Body solder or ???

project74

Trying to find my weed and
Heyo. I'm at the point with my Dart where I have to decide something. I've gone right down to the bare metal on it where the roof welds to the body. Two spots on the a-pillars and two on the rear sail panels next to the rear window. The 4 weld seams were filled with a body filler from the factory rather than being leaded. I've cleaned out all the old filler and now have to refill the seams which are fairly deep. Body solder (leading) is one option. However, I had an idea and need opinions.
There is a product from various manufacturers like LPS, Devcon etc. Basically what it is, is a two part steel epoxy, usually a tubular stick, one part surrounding the other. When mixed (kneaded) together it forms a super strong repair that is waterproof, sandable, paintable, can be drilled or tapped and is permanent. Very much akin to something like JB weld. Would this be a good alternative to body solder? I really don't want to refill the seams with a regular body filler. All opinions are welcome and thanks in advance. :)
 
its hard to give a good answer on this as there tecnicaly a flexable joint....ive seen many things used and every one of them has ended up showing itself sooner or later..lead was a good answer from the factory but ive seen even re-leaded cars showing there seems 5-10years ofter a re-do...after alot of thought im going to weld up my seams on my 58 ford
 
yeah you definately don't want that much filler, can get pics of brothers "done" barracuda.

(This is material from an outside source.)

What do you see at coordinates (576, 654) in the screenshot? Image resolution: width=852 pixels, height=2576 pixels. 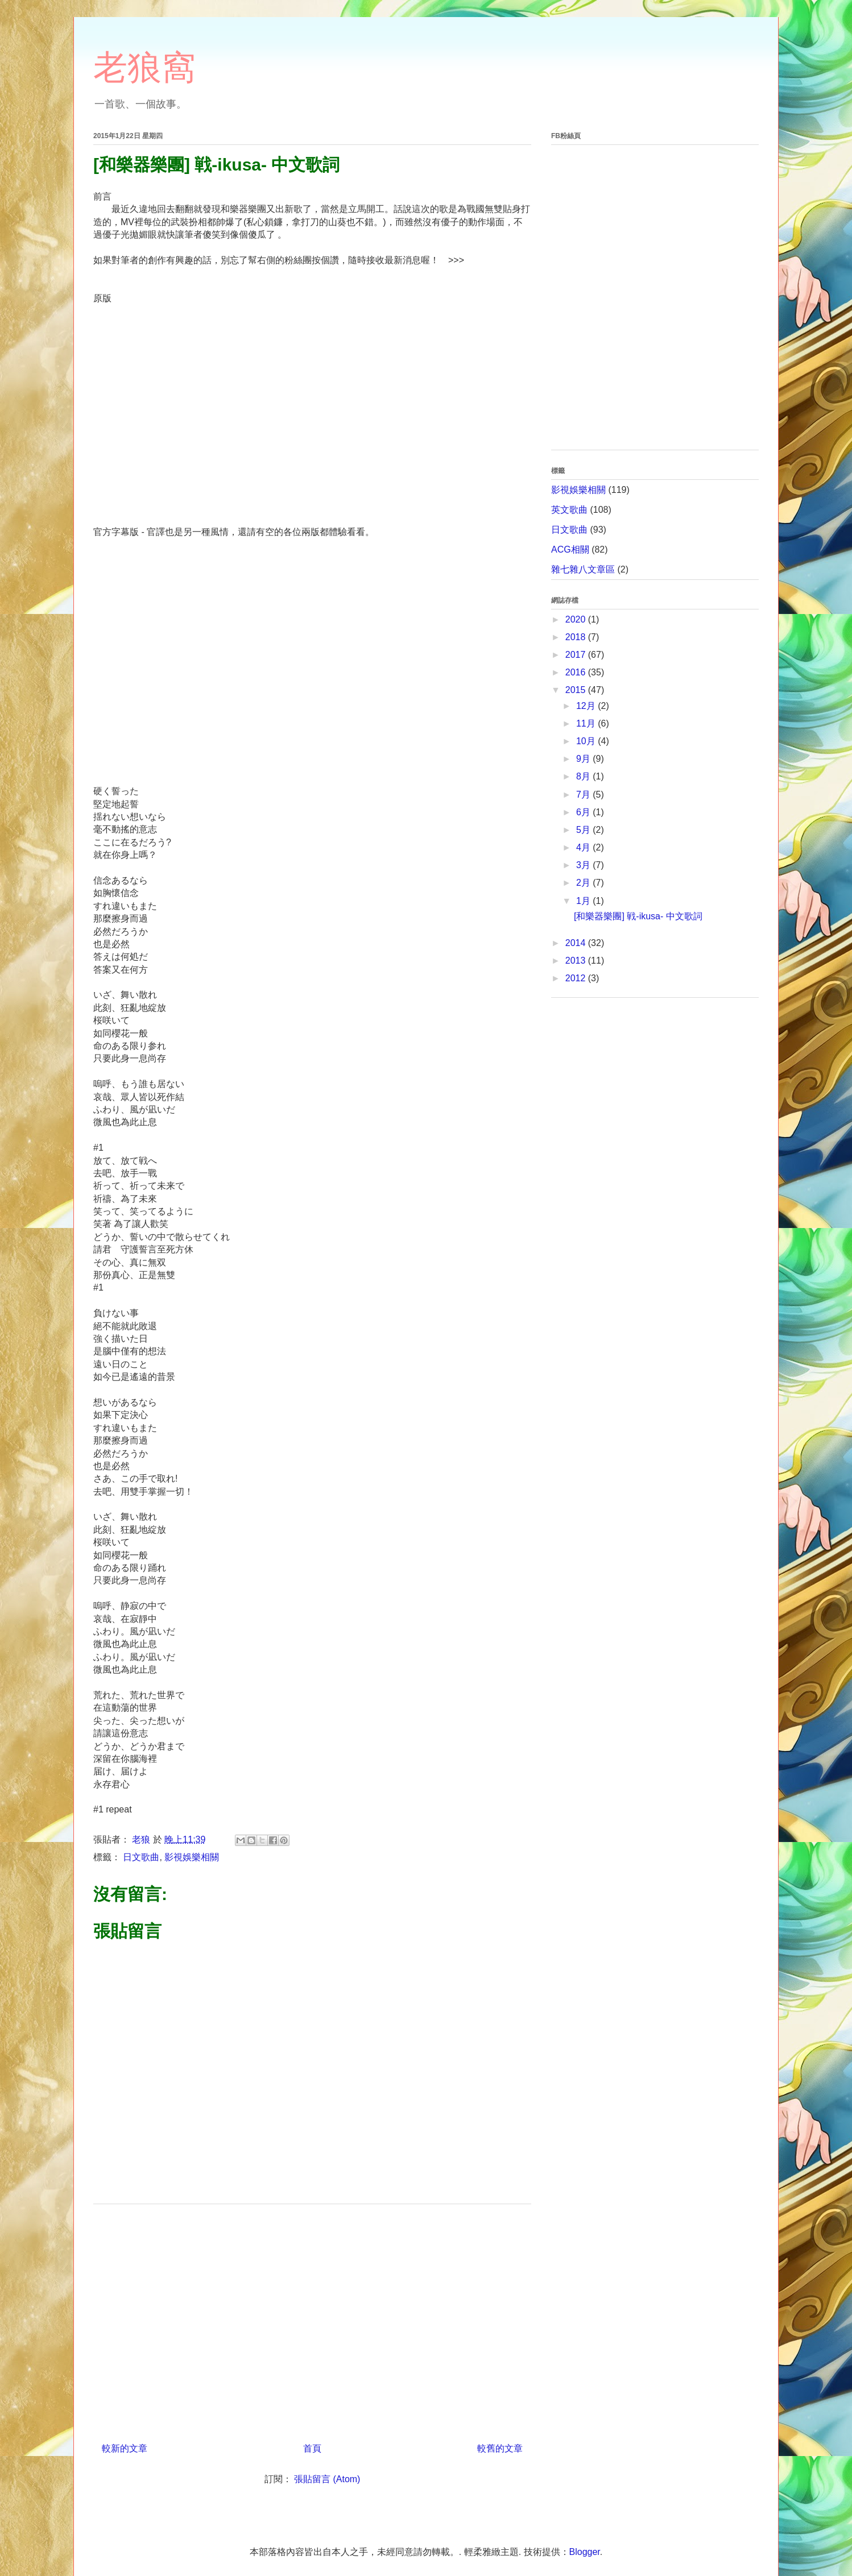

How about a metal patch welded in and then a thin fill? EDIT: yeah 69.5 kind of nixed that for me, it's "supposed to flex"
 
How about a metal patch welded in and then a thin fill? [B said:
EDIT: yeah 69.5 kind of nixed that for me, it's "supposed to flex"[/B]

Not true, tho' I've heard this before.
Lead was only used on the exterior surfaces, the inner structures are welded pretty good. Manufacturers go to great lengths to increase the structural rigidity of their car bodies. Flexible joints on roofs don't cut it.
Even tho' lead does flex to a degree, manufactures used it primarily because it was faster and less troublesome on the assembly line than polyester fillers.
Vinyl top cars typically had polyester filled seams, the finish work required for a smooth seam was not as critical when it was covered with fabric.

When we strip cars to bare metal, we take all the lead out. Seams are solid welded, given a coat of fiber-reinforced filler and then smoothed with polyester filler. Sometimes some metal work is required if the seam is too deep.

Lead was great when their was nothing else. Modern fillers will outlast the cars, if done properly.
 
Thanks guys :) Excellent info. And yeah resto, it had a vinyl roof. The seams were full of a light green filler. Might have gone vinyl roof again but previous owner drilled all the pins out so I've got lots of those to fill too. Those will definitely get the solder job.
 
i didnt mean that there designed to flex just that under the right stresses there going to flex...ive seem some pretty crapy roof seems lol.....how well does full welding hold up resto?
 
Like it was never done.
The big trick is to get ALL the old lead out of there. Leave any behind and it will weaken the weld (and it makes a Hell of a mess trying to MIG weld thru lead).